Testes de função hormonal
O câncer adrenal frequentemente apresenta secreção hormonal anormal, especialmente excesso de cortisol, aldosterona, andrógenos ou adrenalina. Através de exames de sangue e urina, pode-se avaliar os níveis desses hormônios e identificar tumores funcionais. Em casos de manifestações clínicas como síndrome de Cushing ou hiperaldosteronismo primário, deve-se considerar a possibilidade de lesão adrenal.
2.
Exames de imagem
A TC ou a RM são métodos essenciais para avaliar a natureza das massas adrenais. A TC com contraste define os limites, densidade e vascularização da lesão, enquanto a RM, com maior resolução para tecidos moles, é mais adequada para avaliar invasão local e metástases à distância. Massas com diâmetro superior a 4 cm, bordas irregulares ou sinais de invasão local devem levantar forte suspeita de malignidade.
3.
Tomografia por emissão de pósitrons (PET-CT)
O PET-CT é útil para avaliar a atividade metabólica do tumor e identificar micrometástases. É de grande valor no estadiamento pré-operatório e no monitoramento de recidivas, especialmente em tumores não funcionais e em pacientes com maior risco de recorrência, permitindo uma avaliação sistêmica abrangente.
4.
Exame histopatológico
O padrão-ouro para o diagnóstico definitivo do câncer adrenal continua sendo o exame histopatológico. Após ressecção cirúrgica ou biópsia por punção, a análise microscópica das características celulares e a imunohistoquímica permitem determinar o grau de malignidade e o subtipo. Presença de mitoses frequentes, forte atipia celular e áreas de necrose sugerem lesão maligna.
5.
Detecção de marcadores tumorais e testes genéticos
Alguns pacientes com câncer adrenal podem apresentar alterações em marcadores séricos como AFP e NSE. Com o avanço da medicina molecular, mutações em genes como TP53 e superexpressão de IGF2 já são utilizadas para avaliar prognóstico e selecionar terapias-alvo. Testes genéticos em pacientes de alto risco ajudam a orientar o tratamento personalizado.
6.
Avaliação imunológica e métodos auxiliares de diagnóstico
Em alguns casos suspeitos, exames complementares como detecção de células tumorais circulantes (CTCs) e análise de células imunológicas podem ser usados para avaliar o estado imunológico. O Centro Internacional de Medicina Unida combina essas abordagens com imagem e testes genéticos para fornecer diagnósticos mais precisos e apoiar o planejamento da terapia de reconstrução imunológica.
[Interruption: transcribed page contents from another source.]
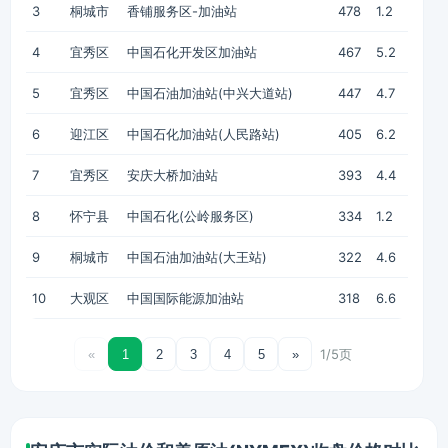
3
桐城市
香铺服务区-加油站
478
1.2
4
宜秀区
中国石化开发区加油站
467
5.2
5
宜秀区
中国石油加油站(中兴大道站)
447
4.7
6
迎江区
中国石化加油站(人民路站)
405
6.2
7
宜秀区
安庆大桥加油站
393
4.4
8
怀宁县
中国石化(公岭服务区)
334
1.2
9
桐城市
中国石油加油站(大王站)
322
4.6
10
大观区
中国国际能源加油站
318
6.6
1/5页
«
1
2
3
4
5
»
O diagnóstico precoce do câncer adrenal é desafiador, mas a integração de múltiplos métodos pode melhorar significativamente a taxa de detecção. Os especialistas do Centro Internacional de Medicina Unida alertam que indivíduos de alto risco devem estar atentos a exames de rotina e a manifestações endócrinas anormais, a fim de alcançar “detecção precoce, avaliação precoce e intervenção precoce”, maximizando os benefícios terapêuticos e prolongando a sobrevida.